Sealed Air Corp., the original seller of Bubble Wrap since 1960, is introducing a new version of its signature product:
Dubbed iBubble Wrap, the new packaging is sold in flat plastic sheets that the shipper fills with air using a custom-made pump. The inflated bubbles look much like traditional Bubble Wrap, with one key difference: They don't burst when pressure is applied.
Charlotte N.C.-based Sealed Air is betting iBubble Wrap will appeal to space-conscious online retailers who are driving swift growth in the global packaging business, even as fans are disappointed by the lack of pop. Traditional Bubble Wrap ships in giant, pre-inflated rolls, taking up precious room in delivery trucks and on customers' warehouse floors. One roll of the new iBubble Wrap uses roughly one-fiftieth as much space before it's inflated.
Though an afterthought for consumers, protective packaging is big business: World-wide sales hit $20 billion in 2013, the most recent data available, according to Freedonia Group, a research firm. An increasing number of products and components are shipped around the world as manufacturing has become more global. Retailers like Amazon.com Inc. and Target Corp. are constantly experimenting with new types of packaging as they look for ways to undercut rivals to offer cheaper, faster shipping, all while ensuring products reach their destinations unscathed.
(Score: 5, Informative) by frojack on Friday July 03 2015, @07:18PM
The bubbles do deflate into the adjacent bubbles, rather than to the surrounding air.
The only thing separating bubbles is a pinch seal between adjacent bubbles (which are only closed off by the air pressure of an inflated bubble's walls.)
This is how they are filled in the shipping room, they are simply inflated by the pump, and the inflation air seeps between bubbles.
Squeeze them, and the pinch seal gives way, venting one bubble into the next in line.
A much better source article is here: http://www.wsj.com/articles/revamped-bubble-wrap-loses-its-pop-1435689665 [wsj.com]

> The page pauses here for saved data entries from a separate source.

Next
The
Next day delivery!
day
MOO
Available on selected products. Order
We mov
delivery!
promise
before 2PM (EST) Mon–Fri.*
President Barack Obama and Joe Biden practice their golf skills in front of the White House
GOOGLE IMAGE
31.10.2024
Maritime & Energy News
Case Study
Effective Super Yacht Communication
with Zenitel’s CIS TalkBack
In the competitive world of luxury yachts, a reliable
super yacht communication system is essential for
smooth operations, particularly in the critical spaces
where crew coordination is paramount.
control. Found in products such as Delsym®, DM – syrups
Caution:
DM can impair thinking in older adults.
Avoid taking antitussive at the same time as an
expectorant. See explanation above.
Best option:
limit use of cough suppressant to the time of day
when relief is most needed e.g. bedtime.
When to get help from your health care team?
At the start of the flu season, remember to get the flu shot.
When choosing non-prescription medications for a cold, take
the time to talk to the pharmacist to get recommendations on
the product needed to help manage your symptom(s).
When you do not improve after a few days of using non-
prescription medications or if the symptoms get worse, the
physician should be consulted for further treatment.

An image is here: http://si.wsj.net/public/resources/images/BT-AC841_BUBBLE_9U_20150702145723.jpg [wsj.net]
No, you are mistaken. I've always had this sig.
(Score: 2) by takyon on Friday July 03 2015, @07:20PM
That's actually an extended version of the Marketwatch article I used, only the WSJ paywall didn't kick in for some reason...

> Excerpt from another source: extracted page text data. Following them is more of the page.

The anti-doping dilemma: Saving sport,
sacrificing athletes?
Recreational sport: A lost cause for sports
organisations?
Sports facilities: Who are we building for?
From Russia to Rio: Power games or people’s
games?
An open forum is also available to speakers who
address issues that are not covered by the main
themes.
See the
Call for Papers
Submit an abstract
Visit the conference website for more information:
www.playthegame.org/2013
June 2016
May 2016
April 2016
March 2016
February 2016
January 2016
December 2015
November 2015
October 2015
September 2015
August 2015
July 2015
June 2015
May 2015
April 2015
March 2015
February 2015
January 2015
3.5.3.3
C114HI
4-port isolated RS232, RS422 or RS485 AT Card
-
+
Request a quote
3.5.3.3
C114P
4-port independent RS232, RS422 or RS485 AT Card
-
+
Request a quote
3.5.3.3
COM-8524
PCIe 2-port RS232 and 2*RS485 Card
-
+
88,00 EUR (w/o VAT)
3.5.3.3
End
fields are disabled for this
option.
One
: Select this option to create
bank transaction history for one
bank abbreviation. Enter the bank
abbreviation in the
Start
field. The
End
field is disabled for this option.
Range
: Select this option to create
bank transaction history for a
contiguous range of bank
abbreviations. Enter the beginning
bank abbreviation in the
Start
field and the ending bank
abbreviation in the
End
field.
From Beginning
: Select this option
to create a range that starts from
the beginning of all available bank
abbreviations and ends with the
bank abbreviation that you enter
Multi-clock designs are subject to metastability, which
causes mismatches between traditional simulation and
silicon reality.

[SIG] 10/28/2017: Soylent Upgrade v14 [soylentnews.org]
(Score: 2) by frojack on Friday July 03 2015, @07:31PM
The paywall may come back after a while. WSJ is not as bad as NY-Times, and often let some pages be available for free forever, especially if Sealed-Air corp is willing to fork over some money an treat it as an advertisement. Also WSJ's paywall is a wrapper around their articles that you can often outfox by dumpster diving through their code.

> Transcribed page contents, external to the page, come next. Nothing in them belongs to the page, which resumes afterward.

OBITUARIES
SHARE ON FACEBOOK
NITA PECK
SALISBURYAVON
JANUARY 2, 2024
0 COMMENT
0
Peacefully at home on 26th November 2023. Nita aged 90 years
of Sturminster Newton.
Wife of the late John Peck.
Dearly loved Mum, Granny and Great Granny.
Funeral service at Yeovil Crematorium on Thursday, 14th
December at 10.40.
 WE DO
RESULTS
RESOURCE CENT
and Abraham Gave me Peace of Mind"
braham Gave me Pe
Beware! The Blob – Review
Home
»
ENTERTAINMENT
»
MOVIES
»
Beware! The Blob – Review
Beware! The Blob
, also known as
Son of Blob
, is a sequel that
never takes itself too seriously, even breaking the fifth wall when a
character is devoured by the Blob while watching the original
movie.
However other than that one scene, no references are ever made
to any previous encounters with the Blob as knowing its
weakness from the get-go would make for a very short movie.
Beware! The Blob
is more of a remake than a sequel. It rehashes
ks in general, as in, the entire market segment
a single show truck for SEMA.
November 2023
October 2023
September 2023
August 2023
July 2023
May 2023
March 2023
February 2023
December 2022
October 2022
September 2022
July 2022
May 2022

I always try to test links for paywalls via a secondary browser that doesn't share cache, running abp and cache clearing, etc. But even this can't be trusted if you've already exceeded you weekly allotment of NYT articles or what ever method they use this week.
No, you are mistaken. I've always had this sig.
(Score: 4, Informative) by frojack on Friday July 03 2015, @07:44PM
Video how it works here: http://www.sealedair.com/product-care/product-care-products/newair-ib-express# [sealedair.com]
Difference is you can inflate it onsite, rather than shipping monster rolls. Hard to tell when the payback of buying that machine might kick in.
No, you are mistaken. I've always had this sig.
(Score: 0) by Anonymous Coward on Friday July 03 2015, @09:33PM
It is great for people receiving the bubble wrap. I had a ton to throw out and the real bubble wrap required me to walk all over it and pop each individual bubble which was fun for about 30 seconds and then got super tedious. The new kind I was able to slice with a knife, it was easily 10x faster to deflate.
(Score: 0) by Anonymous Coward on Saturday July 04 2015, @04:24PM
(Score: 0) by Anonymous Coward on Sunday July 05 2015, @02:40PM
Do not need to horde more crap.
(Score: 0) by Anonymous Coward on Saturday July 04 2015, @05:58AM
"Squeeze them, and the pinch seal gives way, venting one bubble into the next in line."
RX'd a package containing this stuff. It looks like nice big burstable bubbles, but alas, as noted, they're all connected. To pop it, you have to compress an entire row of bubbles. Probably easiest to just stomp on it if you want that loud pop.